Beyond Sparsity: Quantum Block Encoding for Dense Matrices via Hierarchically Low Rank Compression
Kun Tang, Jun Lai
TL;DR
This work extends quantum linear system methods to dense, kernel-generated matrices by leveraging hierarchically block separable (HBS) structure. It develops two quantum-friendly strategies: an extended sparsification that yields a sparse augmented system and a direct block-encoding scheme that recursively encodes the HBS factors using LCU and QMM. The authors provide rigorous complexity and error analyses for both approaches, including conditioning via regularization and a polynomial-in-N subnormalization bound for the direct encoding. Numerical experiments on 2D Helmholtz integral equations demonstrate linear scalability in preprocessing and effective compression, supporting potential quantum speedups for dense, structured problems. Overall, the results expand the applicability of quantum linear system solvers to a broad class of dense matrices arising in potential theory, covariance modeling, and computational physics.
Abstract
While quantum algorithms for solving large scale systems of linear equations offer potential speedups, their application has largely been confined to sparse matrices.

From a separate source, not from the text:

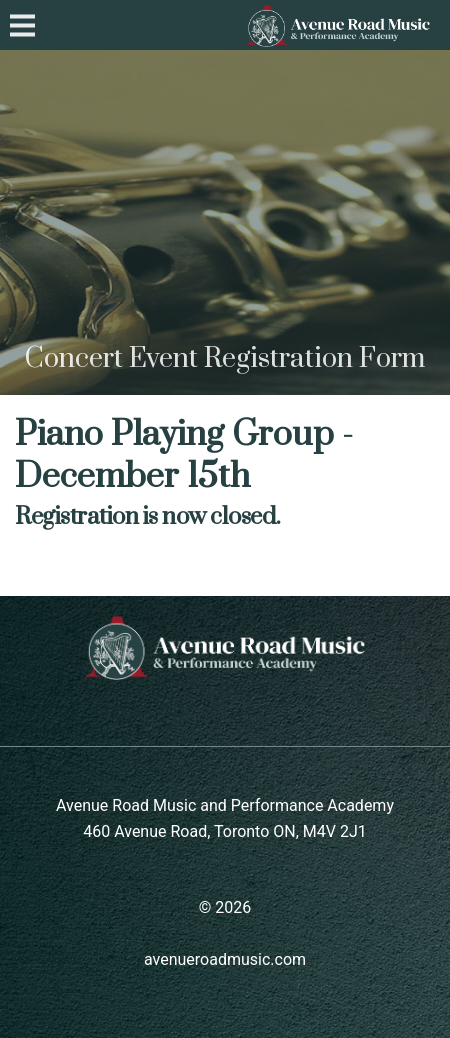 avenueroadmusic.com (225, 959) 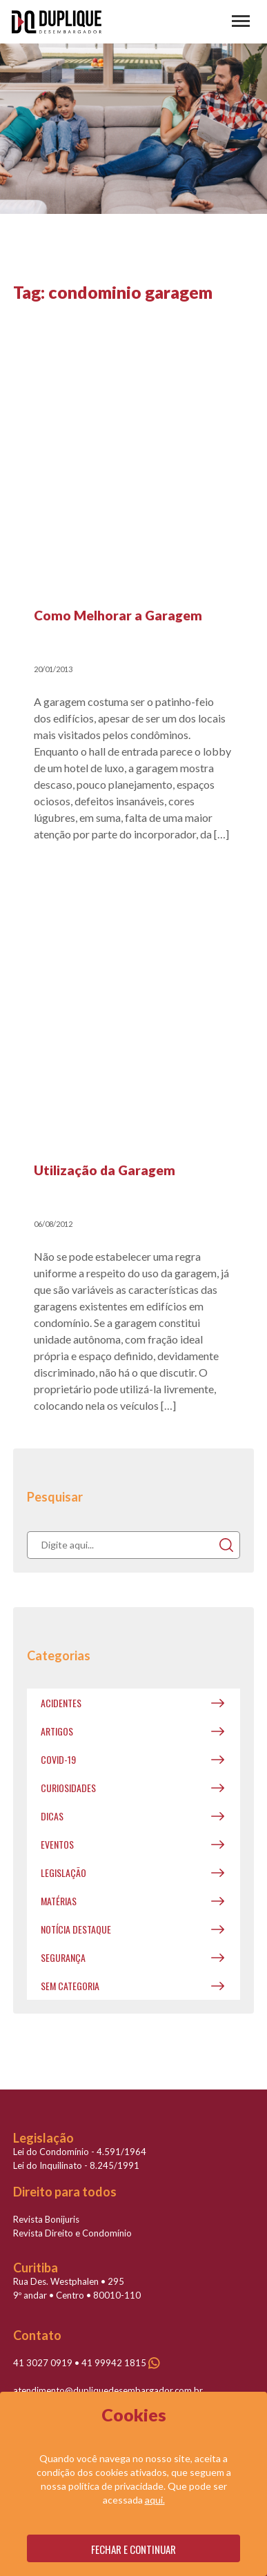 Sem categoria (70, 1985)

This work extends the scope of these algorithms to a broad class of structured dense matrices arise in potential theory, covariance modeling, and computational physics, namely, hierarchically block separable (HBS) matrices. We develop two distinct methods to make these systems amenable to quantum solvers. The first is a pre-processing approach that transforms the dense matrix into a larger but sparse format. The second is a direct block encoding scheme that recursively constructs the necessary oracles from the HBS structure. We provide a detailed complexity analysis and rigorous error bounds for both methods. Numerical experiments are presented to validate the effectiveness of our approaches.